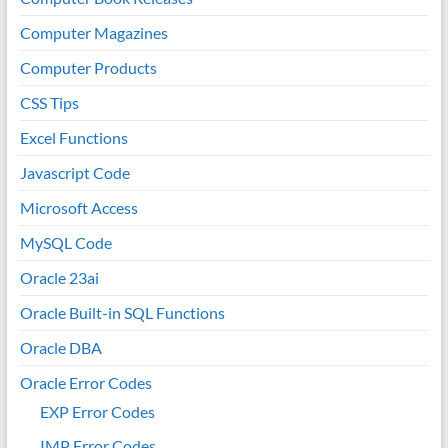
Computer Magazines
Computer Products
CSS Tips
Excel Functions
Javascript Code
Microsoft Access
MySQL Code
Oracle 23ai
Oracle Built-in SQL Functions
Oracle DBA
Oracle Error Codes
EXP Error Codes
IMP Error Codes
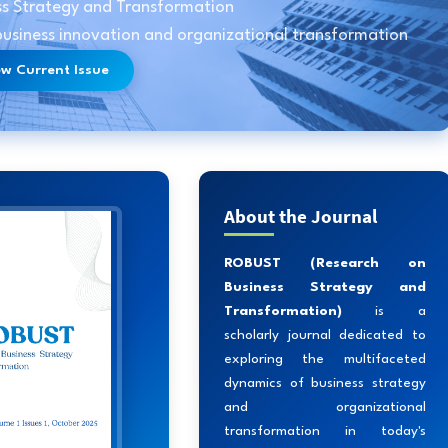
ss Strategy and Transformation
 business innovation and organizational transformation
ew Current Issue
About the Journal
ROBUST (Research on
Business Strategy and
Transformation)
is a
scholarly journal dedicated to
exploring the multifaceted
dynamics of business strategy
and organizational
transformation in today's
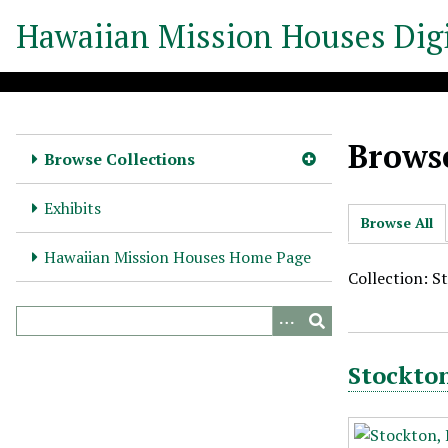
S
Hawaiian Mission Houses Digi
k
i
p
t
o
Browse
m
Browse Collections
a
i
Exhibits
Browse All
n
c
Hawaiian Mission Houses Home Page
o
Collection: S
n
t
e
Stockton
n
t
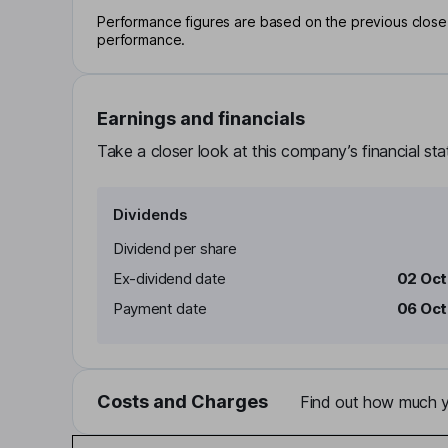
Performance figures are based on the previous close p
performance.
Earnings and financials
Take a closer look at this company’s financial st
Dividends
Dividend per share
Ex-dividend date
02 Oc
Payment date
06 Oc
Costs and Charges
Find out how much yo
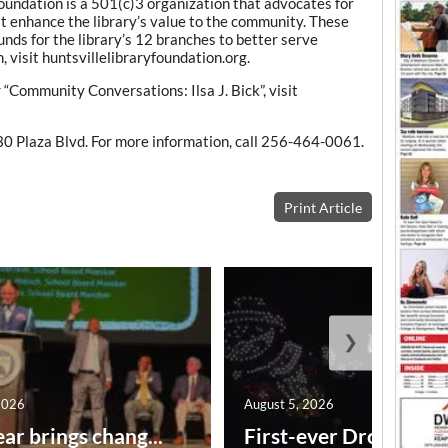
oundation is a 501(c)3 organization that advocates for
at enhance the library’s value to the community. These
unds for the library’s 12 branches to better serve
 visit huntsvillelibraryfoundation.org.
r “Community Conversations: Ilsa J. Bick”, visit
30 Plaza Blvd. For more information, call 256-464-0061.
Print Article
❯
2026
August 5, 2026
ar brings chang...
First-ever Drone Show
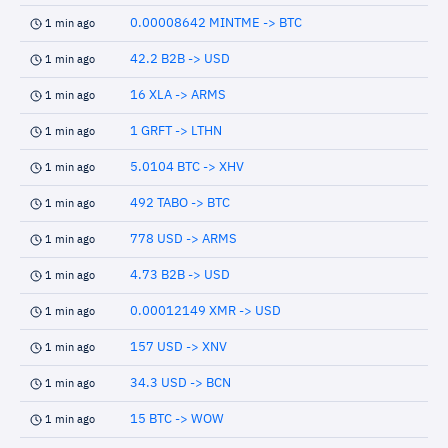
0.00008642 MINTME -> BTC
1 min ago
42.2 B2B -> USD
1 min ago
16 XLA -> ARMS
1 min ago
1 GRFT -> LTHN
1 min ago
5.0104 BTC -> XHV
1 min ago
492 TABO -> BTC
1 min ago
778 USD -> ARMS
1 min ago
4.73 B2B -> USD
1 min ago
0.00012149 XMR -> USD
1 min ago
157 USD -> XNV
1 min ago
34.3 USD -> BCN
1 min ago
15 BTC -> WOW
1 min ago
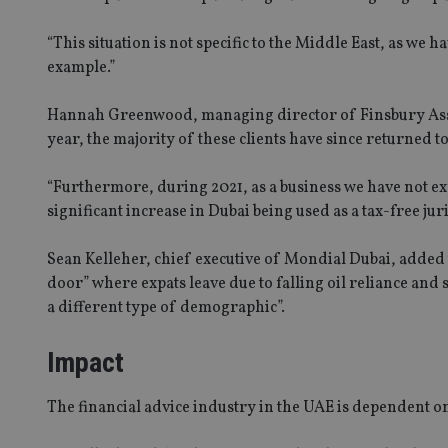
“This situation is not specific to the Middle East, as we
example.”
Hannah Greenwood, managing director of Finsbury Associa
year, the majority of these clients have since returned t
“Furthermore, during 2021, as a business we have not ex
significant increase in Dubai being used as a tax-free jur
Sean Kelleher, chief executive of Mondial Dubai, added t
door” where expats leave due to falling oil reliance and
a different type of demographic”.
Impact
The financial advice industry in the UAE is dependent on 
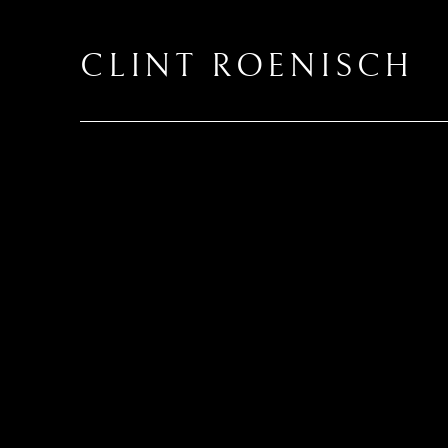
CLINT ROENISCH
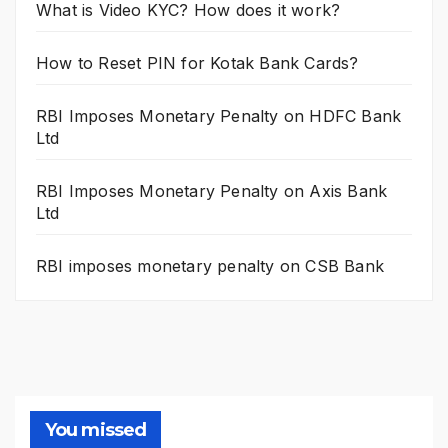
What is Video KYC? How does it work?
How to Reset PIN for Kotak Bank Cards?
RBI Imposes Monetary Penalty on HDFC Bank
Ltd
RBI Imposes Monetary Penalty on Axis Bank
Ltd
RBI imposes monetary penalty on CSB Bank
You missed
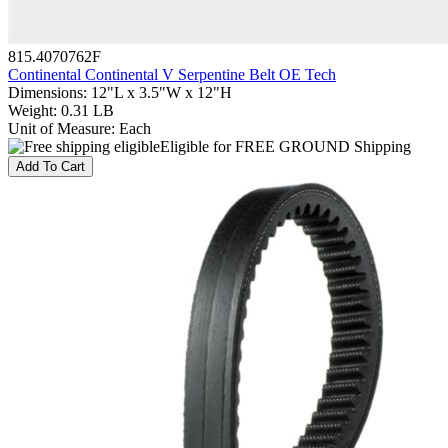
815.4070762F
Continental Continental V Serpentine Belt OE Tech
Dimensions
:
12"L x 3.5"W x 12"H
Weight
:
0.31 LB
Unit of Measure
:
Each
Eligible for FREE GROUND Shipping
Add To Cart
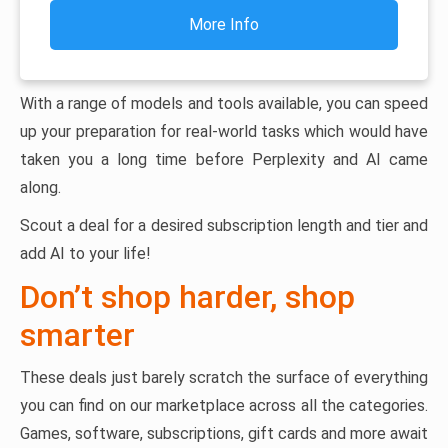
More Info
With a range of models and tools available, you can speed
up your preparation for real-world tasks which would have
taken you a long time before Perplexity and AI came
along.
Scout a deal for a desired subscription length and tier and
add AI to your life!
Don’t shop harder, shop
smarter
These deals just barely scratch the surface of everything
you can find on our marketplace across all the categories.
Games, software, subscriptions, gift cards and more await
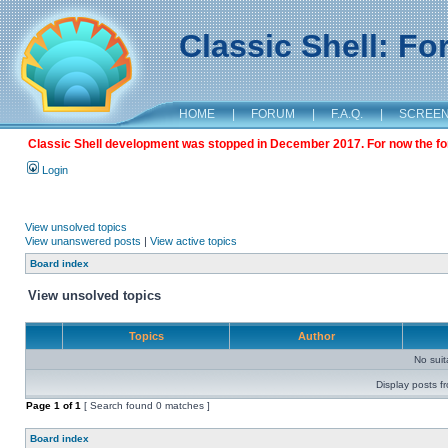
Classic Shell: F
HOME
|
FORUM
|
F.A.Q.
|
SCREE
Classic Shell development was stopped in December 2017. For now the foru
Login
View unsolved topics
View unanswered posts
|
View active topics
Board index
View unsolved topics
Topics
Author
No sui
Display posts f
Page
1
of
1
[ Search found 0 matches ]
Board index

+--

- _Work task_:
Tell how many lines of the material above hold "Mission", answering with a bare number.

- _Solution_:
2